I think I know now why I like living in the US. Above anything else, it’s the casualness, the informality that permeates everyday interactions the same way as business life. It’s partly due to the language: there is, e.g., no distinction between a formal “Sie” or an informal “Du” as in German and many other languages. There is this unfamiliar usage of words like “guys” when addressing a group of (sometimes unknown) people. (There is also this admittedly disturbing tendency to overuse the f-word, which inspired some volunteers to contribute an article worth reading on Wikipedia: http://en.wikipedia.org/wiki/Fuck.) But it’s more than that.
I see people tell strangers in the elevator how they like something they’re wearing, or their hairstyle. I can address someone by their first name, even if they’re 20 years older and I just met them for the first time, say at a business trade show. I find myself talking more openly about personal preferences, cravings, experiences, as I see others do the same. Sometimes it’s in simple things, such as mentioning to the person taking my order at a fast food restaurant how I love their fries. Sounds stupid? Well, it’s a little human interaction at the most unlikely place that can sometimes make the difference between an uplifted spirit or a “meh” type of afternoon. Who knows how they’ll react? You can’t know if you don’t say it.
The style I see people writing business email in, the style of presenting new ideas at conferences, the style of talking to a sales prospect about your products. It’s casual. It’s normal. It’s the opposite of stuck up. It’s what I can identify with. It’s where I can be myself, even though I’m at work.
Waiters come to my table at a restaurant and introduce themselves by name, tell me how they’ll be “taking care of me tonight”. And lately I actually catch myself calling my waiter by their name half way through the restaurant and asking them for a free refill of my soda or a free side order of that delicious sauce of theirs.
Cashiers at the supermarket checkout ask me how I’m doing.
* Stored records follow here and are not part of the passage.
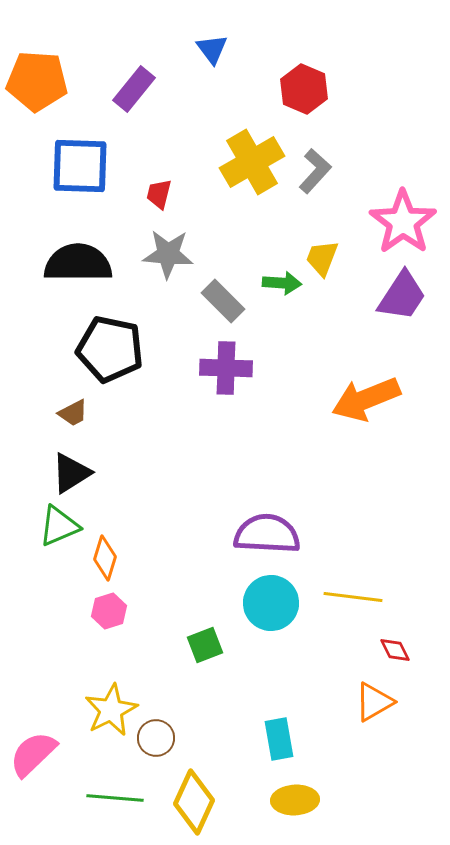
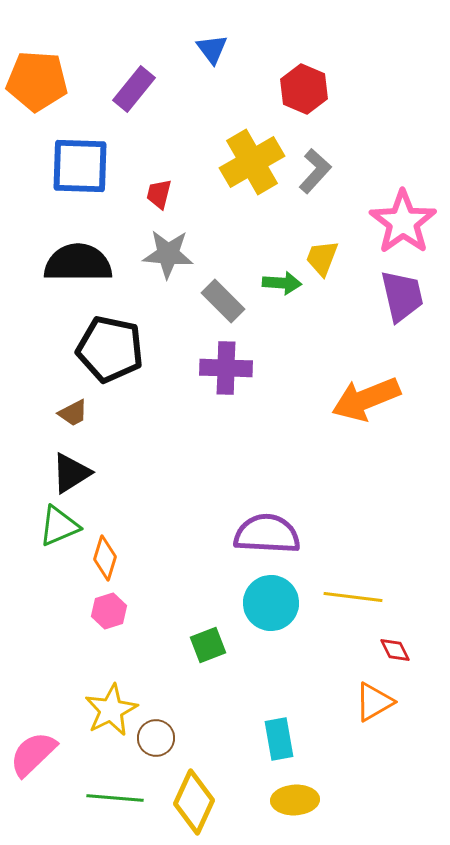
purple trapezoid: rotated 46 degrees counterclockwise
green square: moved 3 px right
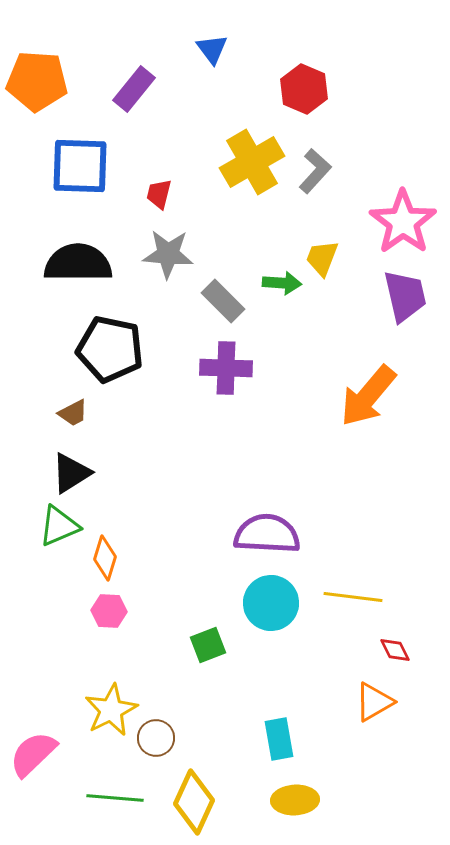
purple trapezoid: moved 3 px right
orange arrow: moved 2 px right, 3 px up; rotated 28 degrees counterclockwise
pink hexagon: rotated 20 degrees clockwise
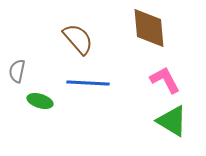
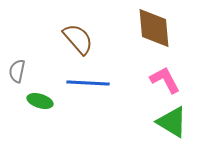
brown diamond: moved 5 px right
green triangle: moved 1 px down
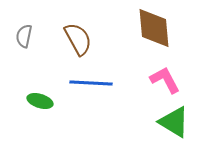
brown semicircle: rotated 12 degrees clockwise
gray semicircle: moved 7 px right, 35 px up
blue line: moved 3 px right
green triangle: moved 2 px right
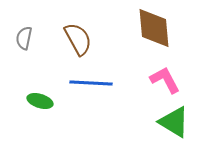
gray semicircle: moved 2 px down
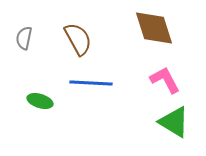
brown diamond: rotated 12 degrees counterclockwise
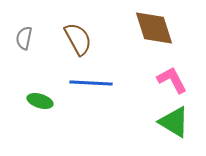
pink L-shape: moved 7 px right
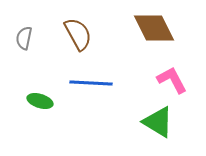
brown diamond: rotated 9 degrees counterclockwise
brown semicircle: moved 5 px up
green triangle: moved 16 px left
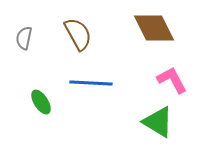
green ellipse: moved 1 px right, 1 px down; rotated 40 degrees clockwise
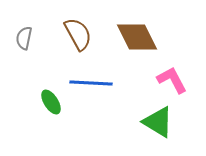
brown diamond: moved 17 px left, 9 px down
green ellipse: moved 10 px right
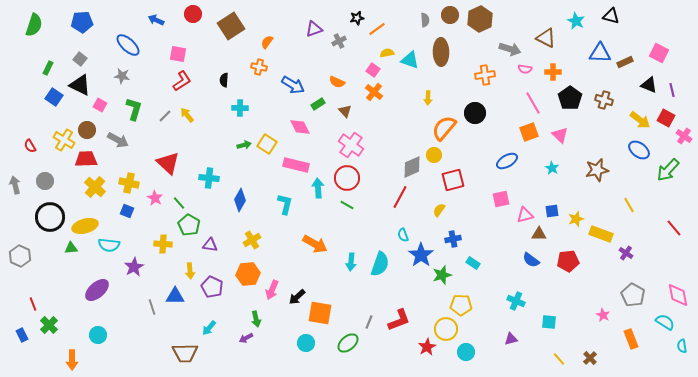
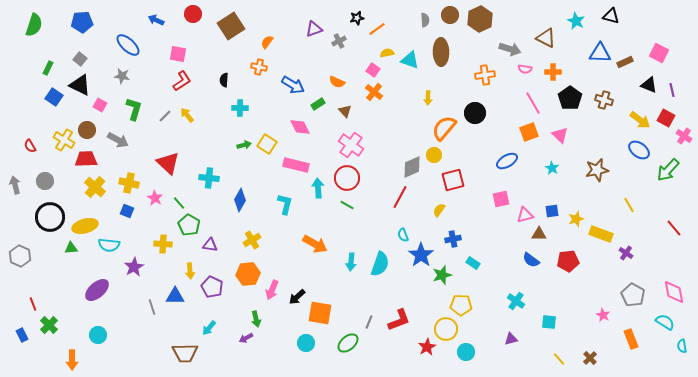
pink diamond at (678, 295): moved 4 px left, 3 px up
cyan cross at (516, 301): rotated 12 degrees clockwise
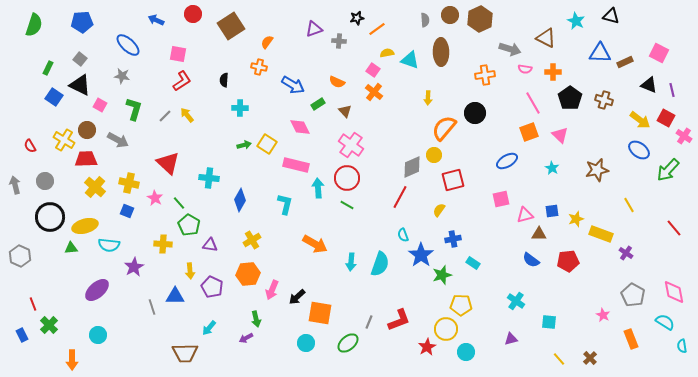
gray cross at (339, 41): rotated 32 degrees clockwise
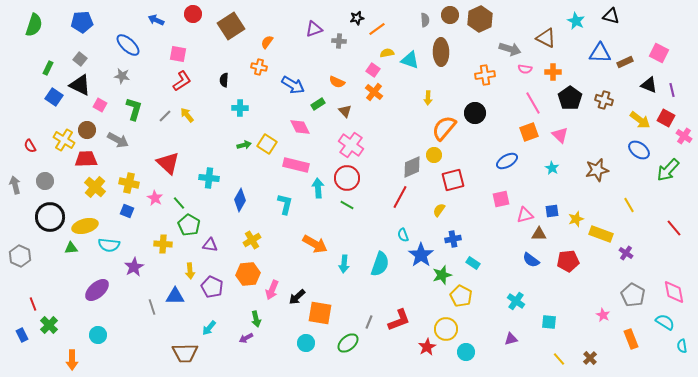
cyan arrow at (351, 262): moved 7 px left, 2 px down
yellow pentagon at (461, 305): moved 9 px up; rotated 25 degrees clockwise
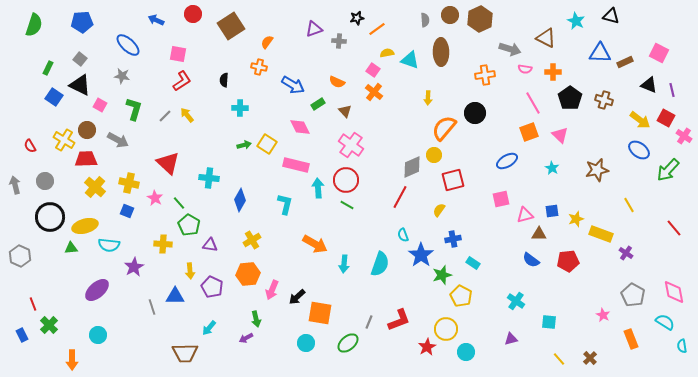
red circle at (347, 178): moved 1 px left, 2 px down
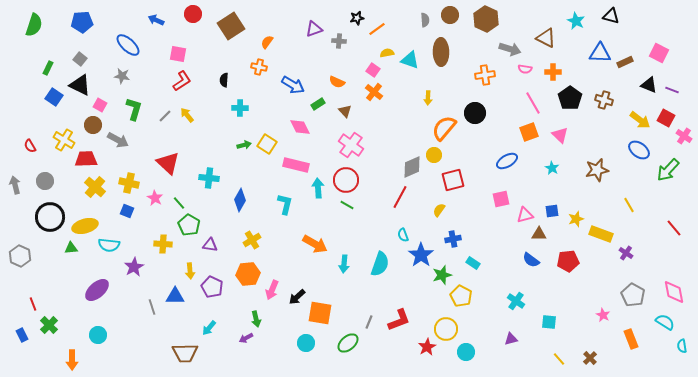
brown hexagon at (480, 19): moved 6 px right; rotated 10 degrees counterclockwise
purple line at (672, 90): rotated 56 degrees counterclockwise
brown circle at (87, 130): moved 6 px right, 5 px up
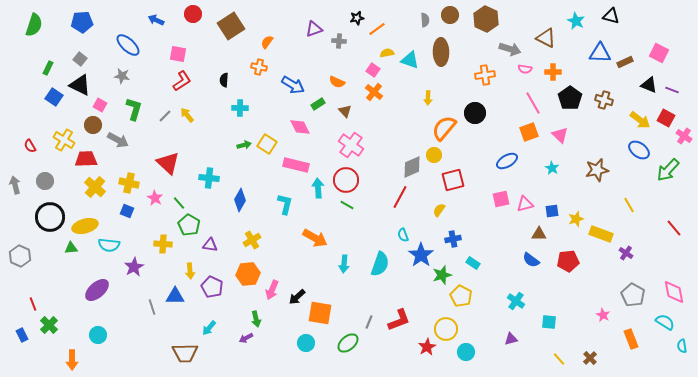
pink triangle at (525, 215): moved 11 px up
orange arrow at (315, 244): moved 6 px up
I tell them I’m doing great and how about themselves. Now you might say that’s that typical American superficiality and they don’t REALLY care about how I feel or do. But you know, I’d take superficial friendliness over genuine rudeness ANY time.
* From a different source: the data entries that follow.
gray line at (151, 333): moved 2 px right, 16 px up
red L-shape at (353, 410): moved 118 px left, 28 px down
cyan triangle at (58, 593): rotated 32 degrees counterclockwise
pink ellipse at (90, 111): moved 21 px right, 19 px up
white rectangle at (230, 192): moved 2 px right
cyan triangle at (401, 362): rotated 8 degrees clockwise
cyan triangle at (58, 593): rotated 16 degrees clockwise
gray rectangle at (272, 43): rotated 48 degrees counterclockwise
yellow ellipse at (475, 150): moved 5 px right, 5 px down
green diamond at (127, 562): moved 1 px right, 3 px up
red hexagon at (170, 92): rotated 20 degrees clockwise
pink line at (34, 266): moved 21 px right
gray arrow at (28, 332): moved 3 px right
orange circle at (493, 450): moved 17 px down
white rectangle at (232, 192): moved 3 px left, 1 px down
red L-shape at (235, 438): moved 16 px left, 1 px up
There is a “can do” spirit in the air, mixed with occasionally child-like curiosity, that is simply inspiring. I see people driving the weirdest and most exaggerated cars or trucks, probably pimped by their own hands’ work. Man how much fun that must be! Sure, these vehicles might not be the most environment-friendly things out there, but maybe the same people are making up for that in ways I can’t currently see? I don’t want to be judging. Which, by the way, is another thing that Americans teach me.
I see people pursue the weirdest sports and hobbies. I see people try out things, fail, and try again. I see people not ask questions. I see people find the most exotic reasons to come together and celebrate, have a party, enjoy life. A “blocktoberfest” in October that claims to have something to do with Germany? Silly, but sure, why not! (FYI: the original Oktoberfest only happens in one of the 16 states of Germany, and it’s in September.) A “Dos-XX-Mas Party”? Uh-huh, happening. “Drinko de Mayo”, remotely – strike that: entirely NOT – related to a Mexican celebration in early May? Why yes please!
Now you might think that life where I come from is the opposite of everything I’ve described. Hell no. That would make it an exceptionally boring place, which it isn’t. But the combination of all of this, in an eclectic mix that distorts most of what it’s original European heritage is, together in one big place that doesn’t take life all too seriously, is what I find myself drawn to in ways I couldn’t imagine before I came. I like living here. And I don’t want to leave, just yet. Thanks, my American friends, for letting me be a part of this adventure.
And if you could now please excuse me, I have to put the turducken into the oven.